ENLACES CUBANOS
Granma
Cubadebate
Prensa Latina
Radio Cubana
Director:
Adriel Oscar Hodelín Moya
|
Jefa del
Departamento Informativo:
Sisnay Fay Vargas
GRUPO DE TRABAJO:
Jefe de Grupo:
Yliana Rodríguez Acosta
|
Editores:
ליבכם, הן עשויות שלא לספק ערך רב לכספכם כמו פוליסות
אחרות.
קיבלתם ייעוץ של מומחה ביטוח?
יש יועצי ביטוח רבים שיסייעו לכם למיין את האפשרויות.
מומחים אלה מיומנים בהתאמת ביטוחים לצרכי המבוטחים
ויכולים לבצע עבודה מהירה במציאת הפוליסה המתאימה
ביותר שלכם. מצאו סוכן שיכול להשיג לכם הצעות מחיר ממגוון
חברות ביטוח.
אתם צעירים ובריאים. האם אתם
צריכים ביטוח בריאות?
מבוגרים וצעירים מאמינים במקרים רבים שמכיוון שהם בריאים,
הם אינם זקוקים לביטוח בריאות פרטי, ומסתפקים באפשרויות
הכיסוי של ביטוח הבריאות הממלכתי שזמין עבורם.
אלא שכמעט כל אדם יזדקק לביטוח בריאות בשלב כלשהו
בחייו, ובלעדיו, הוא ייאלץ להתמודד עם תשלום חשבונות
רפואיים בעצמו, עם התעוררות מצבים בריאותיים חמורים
═══
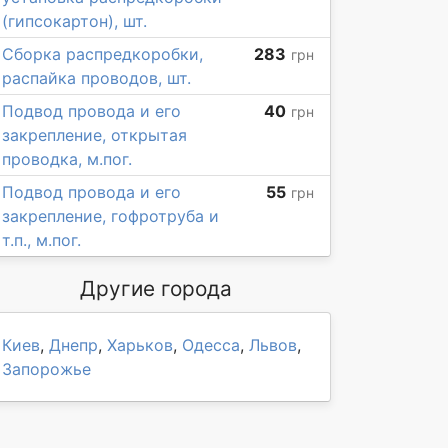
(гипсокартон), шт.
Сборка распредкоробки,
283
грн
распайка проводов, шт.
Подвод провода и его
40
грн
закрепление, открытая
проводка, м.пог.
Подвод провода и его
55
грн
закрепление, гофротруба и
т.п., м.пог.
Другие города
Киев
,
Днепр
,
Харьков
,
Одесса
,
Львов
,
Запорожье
═══
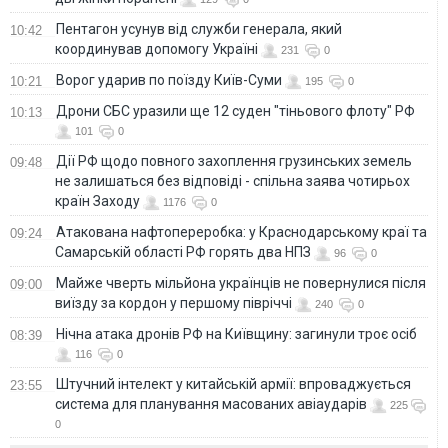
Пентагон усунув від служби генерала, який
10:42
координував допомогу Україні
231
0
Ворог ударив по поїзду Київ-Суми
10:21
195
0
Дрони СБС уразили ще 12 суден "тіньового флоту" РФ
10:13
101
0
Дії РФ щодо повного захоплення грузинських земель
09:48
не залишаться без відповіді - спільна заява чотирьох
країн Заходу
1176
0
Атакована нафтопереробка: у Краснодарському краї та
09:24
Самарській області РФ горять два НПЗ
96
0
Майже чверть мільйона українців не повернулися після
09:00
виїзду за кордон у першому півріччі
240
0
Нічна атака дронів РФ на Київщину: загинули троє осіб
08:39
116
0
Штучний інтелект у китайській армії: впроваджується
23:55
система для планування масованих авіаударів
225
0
═══
# Problem statement:
Of the records above, copy each line that includes "לביטוח".

# The completed task:
הם אינם זקוקים לביטוח בריאות פרטי, ומסתפקים באפשרויות
אלא שכמעט כל אדם יזדקק לביטוח בריאות בשלב כלשהו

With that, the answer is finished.